Reinhard Jellen hat einen Artikel unter dem Titel „Über die Frauenquote“ geschrieben, der hoffentlich dazu beiträgt, die im Grunde unglaubliche feministische Verblendung innerhalb der Mitte-Links-Parteien erst einmal wahrzunehmen, um sie dann aufzulösen.

Geschftsleute

Als Leitsatz des Artikels stellt er ein Zitat voran: „While feminism has delivered for some professional women, other women have been left behind. Many of the advances for women at the top have masked inequality at the bottom.“ (Dalia Ben-Galim)

Er schreibt (Auszüge):

„Im Neoliberalismus werden progressive Positionen von Reaktionären adaptiert und in das Gegenteil verkehrt. Nehmen wir den Feminismus: Dieser ist in seiner postmodernen Spielart von der Idee der Emanzipation für alle zu einer Kampagne zur Privilegierung weniger Frauen aus der oberen Schicht im Dienste der Eliten umprogrammiert worden. So gilt in diesem Zwei-Klassen-Feminismus z. B. die Frauenquote als emanzipatorische Antwort der Politik auf die Unterrepräsentanz von Frauen in gehobenen Wirtschaftspositionen, kommt aber in Wahrheit nur einer kleinen Lobby von ohnehin bereits privilegierten Frauen zugute. In der Tat scheint im öffentlichen Diskurs auch in puncto Feminismus die Logik eine mehrjährige Kreuzfahrt in die Antarktis unternommen zu haben.“

„In der neoliberalen Politik ist ausgerechnet das vorgeblich von den Postmodernen rauf und runter dekonstruierte Geschlecht zur zentralen sozialen Kategorie geworden. Nach einer Studie von Dalia Ben-Galim, stellvertretende Direktorin des Londoner Institute for Public Policy Research, ist jedoch der Faktor, der am meisten die Biographien der Frauen [und der Männer und Kinder ebenso, GB] beeinflußt, ihre Klassenzugehörigkeit. Somit ist es wahrscheinlich kein Zufall, wenn sich Frau von der Leyen für etwa 400 Luxusweibchen in DAX-Unternehmen stark macht, während die restlichen 41 Millionen eher bedröppelt in die Röhre gucken, weil es an Erwerbsmöglichkeiten, an Mindestlöhnen, an Krippen-, Kindergarten- und Hortplätzen, also generell an Gleichberechtigung fehlt.“ (Hervorhebungen: GB)

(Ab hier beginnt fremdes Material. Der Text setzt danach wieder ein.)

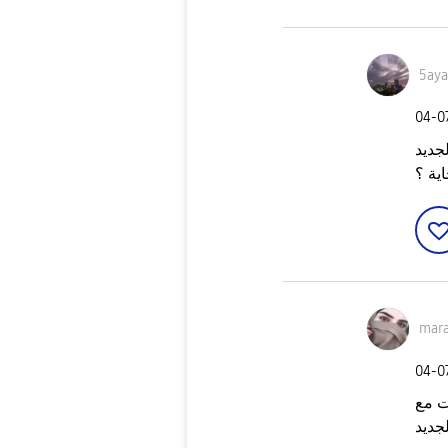
5aya
‎04-0
جديد
اية ؟
mar
‎04-0
ت مع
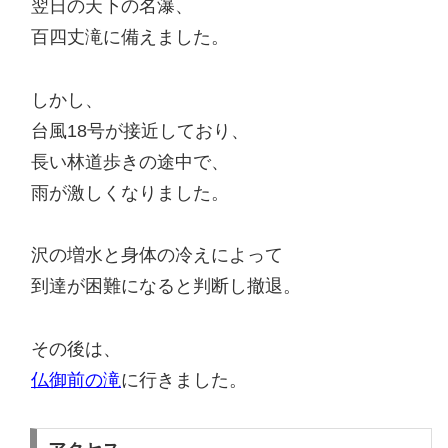
翌日の天下の名瀑、
百四丈滝に備えました。
しかし、
台風18号が接近しており、
長い林道歩きの途中で、
雨が激しくなりました。
沢の増水と身体の冷えによって
到達が困難になると判断し撤退。
その後は、
仏御前の滝
に行きました。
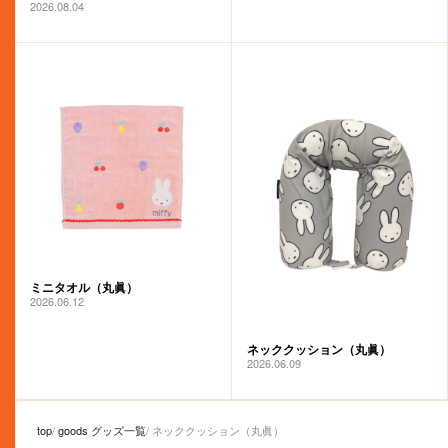
2026.08.04
ミニタオル（丸眞）
2026.06.12
ネッククッション（丸眞）
2026.06.09
top
goods グッズ一覧
ネッククッション（丸眞）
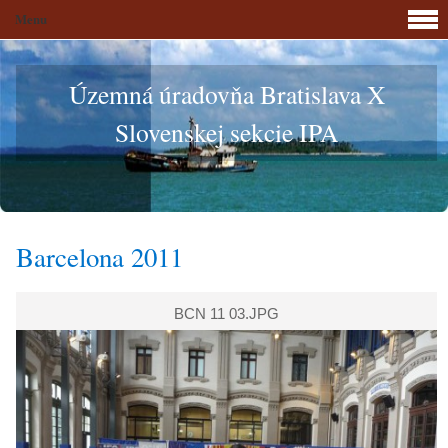
Menu
Územná úradovňa Bratislava X
Slovenskej sekcie IPA
Barcelona 2011
BCN 11 03.JPG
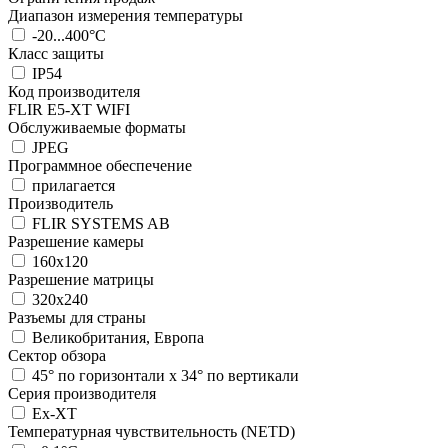
Диапазон измерения температуры
-20...400°C
Класс защиты
IP54
Код производителя
FLIR E5-XT WIFI
Обслуживаемые форматы
JPEG
Программное обеспечение
прилагается
Производитель
FLIR SYSTEMS AB
Разрешение камеры
160x120
Разрешение матрицы
320x240
Разъемы для страны
Великобритания, Европа
Сектор обзора
45° по горизонтали x 34° по вертикали
Серия производителя
Ex-XT
Температурная чувствительность (NETD)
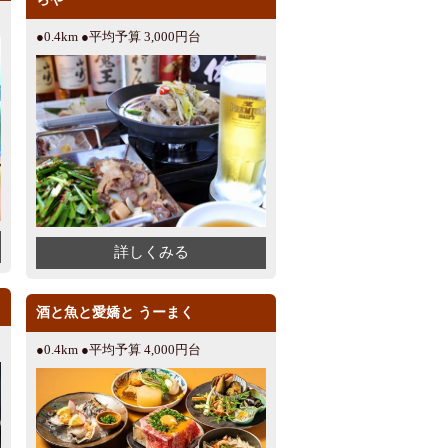
●0.4km ●平均予算 3,000円台
詳しくみる
酒と魚と愛嬌と うーまく
●0.4km ●平均予算 4,000円台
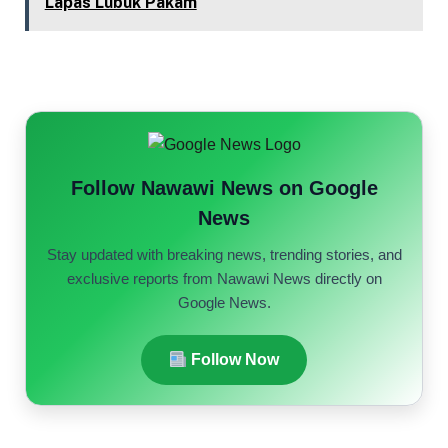
Lapas Lubuk Pakam
Follow Nawawi News on Google
News
Stay updated with breaking news, trending stories, and
exclusive reports from Nawawi News directly on
Google News.
Follow Now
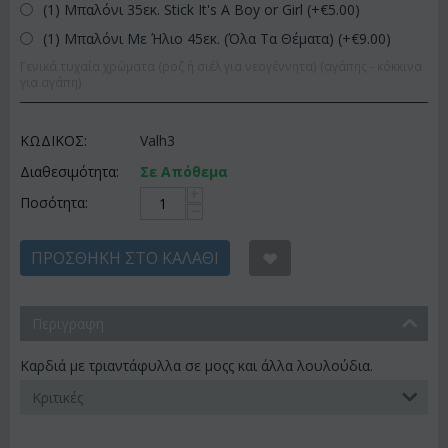
(1) Μπαλόνι 35εκ. Stick It's A Boy or Girl (+€
5.00
)
(1) Μπαλόνι Με Ήλιο 45εκ. (Όλα Τα Θέματα) (+€
9.00
)
Γενικά τυχαία χρώματα (ροζ ή σιέλ για νεογέννητα) (αγάπης - κόκκινα
για αγάπη)
ΚΩΔΙΚΟΣ:
Valh3
Διαθεσιμότητα:
Σε Απόθεμα
+
Ποσότητα:
−
ΠΡΟΣΘΉΚΗ ΣΤΟ ΚΑΛΆΘΙ
Περιγραφη
Καρδιά με τριαντάφυλλα σε μοςς και άλλα λουλούδια.
Κριτικές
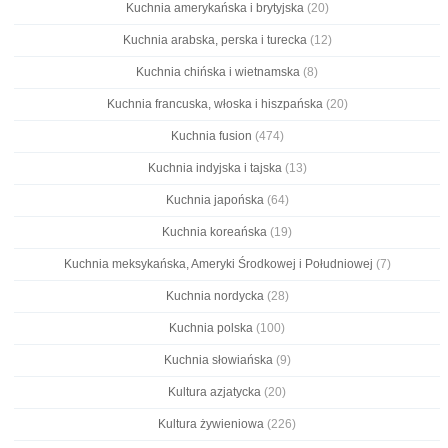
Kuchnia amerykańska i brytyjska
(20)
Kuchnia arabska, perska i turecka
(12)
Kuchnia chińska i wietnamska
(8)
Kuchnia francuska, włoska i hiszpańska
(20)
Kuchnia fusion
(474)
Kuchnia indyjska i tajska
(13)
Kuchnia japońska
(64)
Kuchnia koreańska
(19)
Kuchnia meksykańska, Ameryki Środkowej i Południowej
(7)
Kuchnia nordycka
(28)
Kuchnia polska
(100)
Kuchnia słowiańska
(9)
Kultura azjatycka
(20)
Kultura żywieniowa
(226)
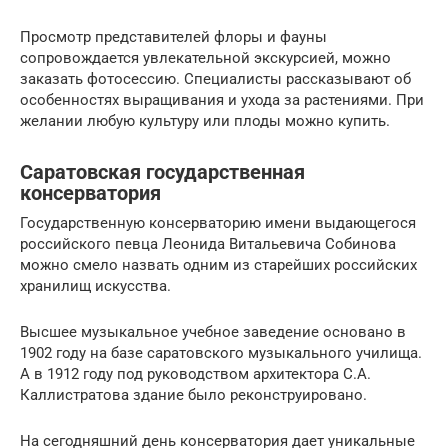
Просмотр представителей флоры и фауны
сопровождается увлекательной экскурсией, можно
заказать фотосессию. Специалисты рассказывают об
особенностях выращивания и ухода за растениями. При
желании любую культуру или плоды можно купить.
Саратовская государственная
консерватория
Государственную консерваторию имени выдающегося
российского певца Леонида Витальевича Собинова
можно смело назвать одним из старейших российских
хранилищ искусства.
Высшее музыкальное учебное заведение основано в
1902 году на базе саратовского музыкального училища.
А в 1912 году под руководством архитектора С.А.
Каллистратова здание было реконструировано.
На сегодняшний день консерватория дает уникальные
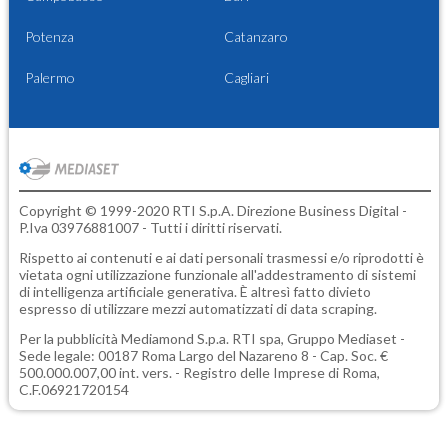
Potenza
Catanzaro
Palermo
Cagliari
Copyright © 1999-2020 RTI S.p.A. Direzione Business Digital -
P.Iva 03976881007 - Tutti i diritti riservati.
Rispetto ai contenuti e ai dati personali trasmessi e/o riprodotti è
vietata ogni utilizzazione funzionale all'addestramento di sistemi
di intelligenza artificiale generativa. È altresì fatto divieto
espresso di utilizzare mezzi automatizzati di data scraping.
Per la pubblicità
Mediamond S.p.a.
RTI spa, Gruppo Mediaset -
Sede legale: 00187 Roma Largo del Nazareno 8 - Cap. Soc. €
500.000.007,00 int. vers. - Registro delle Imprese di Roma,
C.F.06921720154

Kritisch anzumerken ist an diesem sonst treffenden Artikel die schlagwortartige Verwendung des Begriffs des Neoliberalismus bzw. neoliberaler Politik als Voraussetzung der Entwicklung der dritten Frauenbewegung (ab 1995). Zutreffend ist das nur insoweit, als sich die zweite und die dritte Frauenbewegung tatsächlich innerhalb eines jahrzehntelangen gesellschaftlichen Entwicklungsprozesses entfaltet haben, der ab ca. 1980 neoliberal dominiert war.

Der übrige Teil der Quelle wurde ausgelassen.